Access powerful web data capabilities for your AI agents with Bright Data! 🚀

📋 Overview

This package provides LangChain integrations for Bright Data's suite of web data collection tools, allowing your AI agents to:

  • 🔍 Collect search engine results with geo-targeting
  • 🌐 Access websites that might be geo-restricted or protected by anti-bot systems
  • 📊 Extract structured data from popular websites like Amazon, LinkedIn, and more

Perfect for AI agents that need real-time web data!

🛠️ Installation

pip install langchain-brightdata

🔑 Setup

You'll need a Bright Data API key to use these tools. Set it as an environment variable:

import os
os.environ["BRIGHT_DATA_API_KEY"] = "your-api-key"

Or pass it directly when initializing tools:

from langchain_brightdata import BrightDataSERP
tool = BrightDataSERP(bright_data_api_key="your-api-key")

🧰 Available Tools

🔍 BrightDataSERP

Perform search engine queries with customizable geo-targeting, device type, and language settings.

from langchain_brightdata import BrightDataSERP

# Basic usage
serp_tool = BrightDataSERP(bright_data_api_key="your-api-key")
results = serp_tool.invoke("latest AI research papers")

# Advanced usage with parameters
results = serp_tool.invoke({
    "query": "best electric vehicles",
    "country": "de",  # Get results as if searching from Germany
    "language": "de",  # Get results in German
    "search_type": "shop",  # Get shopping results
    "device_type": "mobile",  # Simulate a mobile device
    "results_count": 15
})

🎛️ Customization Options

Parameter Type Description
query str The search query to perform
search_engine str Search engine to use (default: "google")
country str Two-letter country code for localized results (default: "us")
language str Two-letter language code (default: "en")
results_count int Number of results to return (default: 10)
search_type str Type of search: None (web), "isch" (images), "shop", "nws" (news), "jobs"
device_type str Device type: None (desktop), "mobile", "ios", "android"
parse_results bool Whether to return structured JSON (default: False)

🌐 BrightDataUnlocker

Access ANY public website that might be geo-restricted or protected by anti-bot systems.

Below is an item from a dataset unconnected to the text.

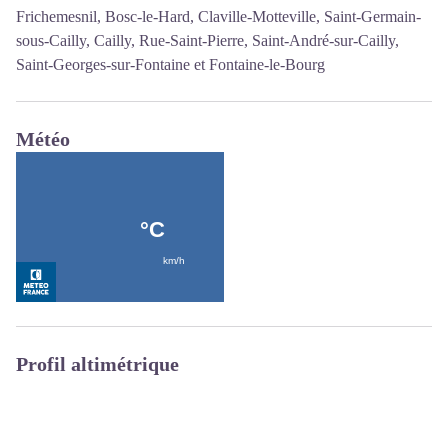
Frichemesnil, Bosc-le-Hard, Claville-Motteville, Saint-Germain-
sous-Cailly, Cailly, Rue-Saint-Pierre, Saint-André-sur-Cailly,
Saint-Georges-sur-Fontaine et Fontaine-le-Bourg
Météo
Profil altimétrique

from langchain_brightdata import BrightDataUnlocker

# Basic usage
unlocker_tool = BrightDataUnlocker(bright_data_api_key="your-api-key")
result = unlocker_tool.invoke("https://example.com")

# Advanced usage with parameters
result = unlocker_tool.invoke({
    "url": "https://example.com/region-restricted-content",
    "country": "gb",  # Access as if from Great Britain
    "data_format": "markdown",  # Get content in markdown format
    "zone": "unlocker"  # Use the unlocker zone
})

🎛️ Customization Options

Parameter Type Description
url str The URL to access
format str Format of the response content (default: "raw")
country str Two-letter country code for geo-specific access (e.g., "us", "gb")
zone str Bright Data zone to use (default: "unblocker")
data_format str Output format: None (HTML), "markdown", or "screenshot"

📊 BrightDataWebScraperAPI

Extract structured data from 100+ popular domains, including Amazon, LinkedIn, and more.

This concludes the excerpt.